Al mismo tiempo, cada vez recibo más mensajes de estos alumnos con una nueva duda: ahora ya no les preocupa saber cómo encontrar estudiantes, porque ya los tienen, sino conservarlos.

 

Para que el negocio de las clases online funcione y puedas vivir tranquilo sabiendo que tienes unos ingresos mensuales seguros, necesitas tener clientes regulares. No puedes depender de que cada semana o cada mes nuevos estudiantes te compren clases, porque entonces nunca podrás prever con qué ingresos y tiempo libre vas a contar a corto plazo. Es decir, son los alumnos los que deciden cómo va a ser tu jornada laboral y no tú.
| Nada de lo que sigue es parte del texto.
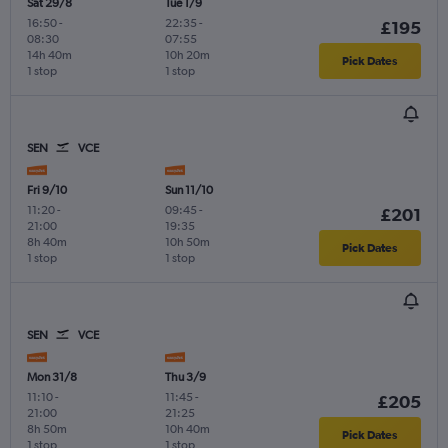
Sat 29/8
Tue 1/9
16:50
-
22:35
-
£195
08:30
07:55
14h 40m
10h 20m
Pick Dates
1 stop
1 stop
SEN
VCE
Fri 9/10
Sun 11/10
11:20
-
09:45
-
£201
21:00
19:35
8h 40m
10h 50m
Pick Dates
1 stop
1 stop
SEN
VCE
Mon 31/8
Thu 3/9
11:10
-
11:45
-
£205
21:00
21:25
8h 50m
10h 40m
Pick Dates
1 stop
1 stop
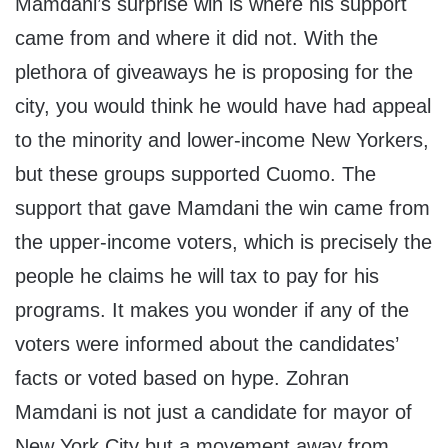
Mamdani’s surprise win is where his support
came from and where it did not. With the
plethora of giveaways he is proposing for the
city, you would think he would have had appeal
to the minority and lower-income New Yorkers,
but these groups supported Cuomo. The
support that gave Mamdani the win came from
the upper-income voters, which is precisely the
people he claims he will tax to pay for his
programs. It makes you wonder if any of the
voters were informed about the candidates’
facts or voted based on hype. Zohran
Mamdani is not just a candidate for mayor of
New York City but a movement away from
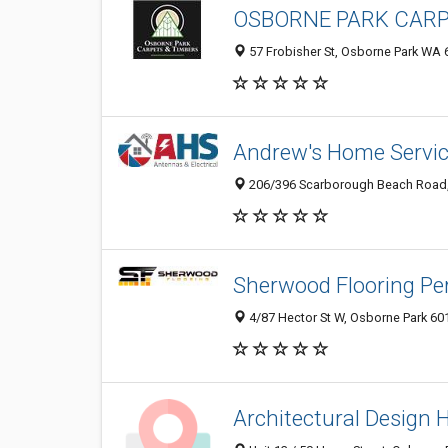
OSBORNE PARK CARP
57 Frobisher St, Osborne Park WA 6
Andrew's Home Servi
206/396 Scarborough Beach Road, 
Sherwood Flooring Pe
4/87 Hector St W, Osborne Park 601
Architectural Design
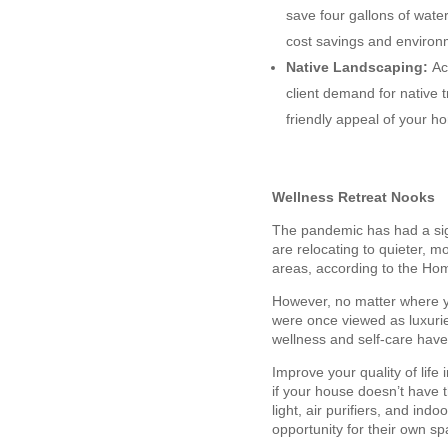
save four gallons of wate
cost savings and environ
Native Landscaping:
Ac
client demand for native 
friendly appeal of your ho
Wellness Retreat Nooks
The pandemic has had a sign
are relocating to quieter, m
areas, according to the Ho
However, no matter where yo
were once viewed as luxurie
wellness and self-care hav
Improve your quality of lif
if your house doesn’t have t
light, air purifiers, and in
opportunity for their own sp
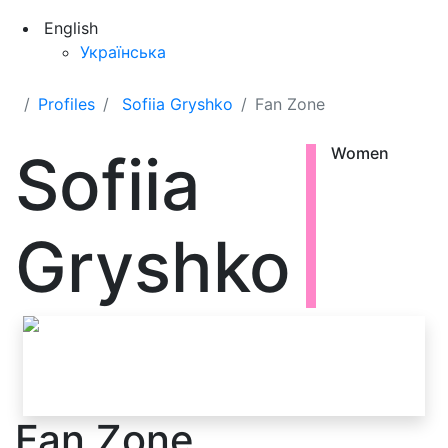
English
Українська
Profiles
Sofiia Gryshko
Fan Zone
Sofiia
Women
Gryshko
Fan Zone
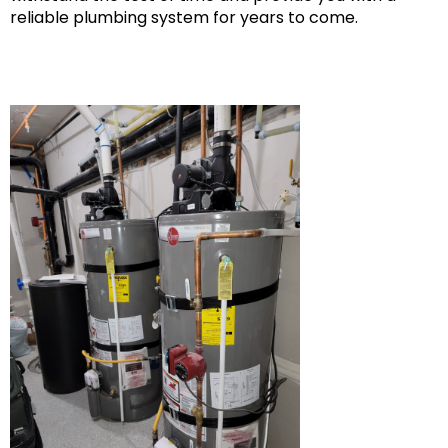
reliable plumbing system for years to come.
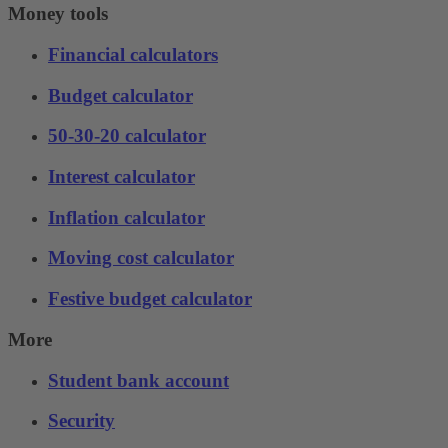
Money tools
Financial calculators
Budget calculator
50-30-20 calculator
Interest calculator
Inflation calculator
Moving cost calculator
Festive budget calculator
More
Student bank account
Security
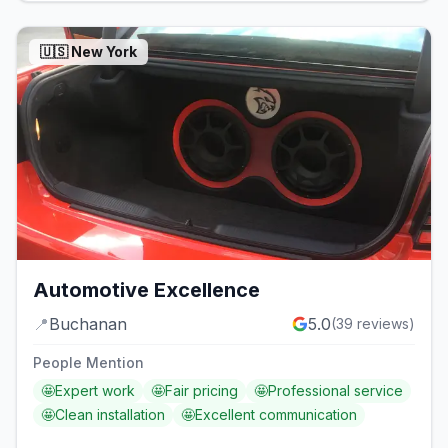
🇺🇸
New York
Automotive Excellence
📍
Buchanan
5.0
(
39
reviews)
People Mention
🤩
Expert work
🤩
Fair pricing
🤩
Professional service
🤩
Clean installation
🤩
Excellent communication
Y no queremos eso, ¿verdad? Si hemos hecho este gran cambio ha sido para decidir nosotros mismos cómo y cuándo trabajamos. No queremos jefes, pero tampoco queremos depender de los alumnos.

 

En este caso no te hablo de poder llegar a fin de mes. Por supuesto que puedes llegar a fin de mes teniendo alumnos diferentes cada día o cada semana. Te costará más y necesitarás muchos más alumnos, pero seguramente llegarás. Te hablo de tener un buen estilo de vida, de tener tiempo para ti, de decidir el horario que más te convenga, de poder vivir donde quieras, de poder salir de viaje, de ser capaz de dedicar una parte de la jornada laboral a hacer crecer el proyecto… En resumen, de tener la vida que quieres tener y no ser, de nuevo, esclavo de tu trabajo.

 

Como mi objetivo no solo es que vivas de dar clases online, sino que tengas la vida que deseas, he decidido darte unas cuantas estrategias para tener alumnos regulares y ganar en calidad de vida.

 

1. Empaqueta las clases

 

La principal medida que debes tomar para empezar a conseguir clientes regulares desde el principio es empaquetar las clases y ofrecer los paquetes grandes a un precio más atractivo que los pequeños para fomentar que tus clientes los compren.

 

Por ejemplo, puedes cobrar una clase suelta por 40€, pero si compran un paquete de 20 clases, cobrar la clase a 20€. De este modo, fomentarás que los alumnos compren el paquete de 20 clases para ahorrar un poquito de dinero. Con este paquete te asegurarás de que tendrás al menos 20 clases con ese alumno. Esto se traduce a que el alumno se quedará 10 semanas si hacéis dos clases a la semana o 20 semanas (¡5 meses!) si hacéis una clase a la semana.

 

Te recomiendo que decidas antes cuánto quieres cobrar por hora y apliques ese precio al paquete más grande que ofrezcas porque será el que más vendas. Si pones el precio que quieres ganar a las clases sueltas y desde ahí vas bajando en cada paquete, lo más probable es que cobres menos de lo que gustaría. Ten en cuenta esto cuando decidas el precio de los paquetes.

 

Otra manera de empaquetar las sesiones es por servicios en lugar de por horas: por ejemplo, puedes ofrecer paquetes solamente de 10 clases y cobrar estos paquetes a distinto precio según los servicios que ofrezcas en cada uno. Por ejemplo, puedes ofrecer uno con deberes y corrección por email y otro que incluya solo las clases.

 

También puedes ofrecer un pequeño descuento a quien tome dos clases por semana. Por ejemplo, puedes crear un paquete de una clase por semana en el que cobres las clase a 25€ y otro paquete con dos clases por semana, en el que puedes bajar el precio a 22€. De este modo, te aseguras llenar tu jornada laboral con muchos menos alumnos.

 

Los descuentos siempre funcionan bien. A todos nos gustan los descuentos, así que aprovéchalos y empaqueta tus clases del modo que te venga mejor y no te olvides de mostrar lo que ahorran por comprar los paquetes más grandes. ¡Verás la diferencia!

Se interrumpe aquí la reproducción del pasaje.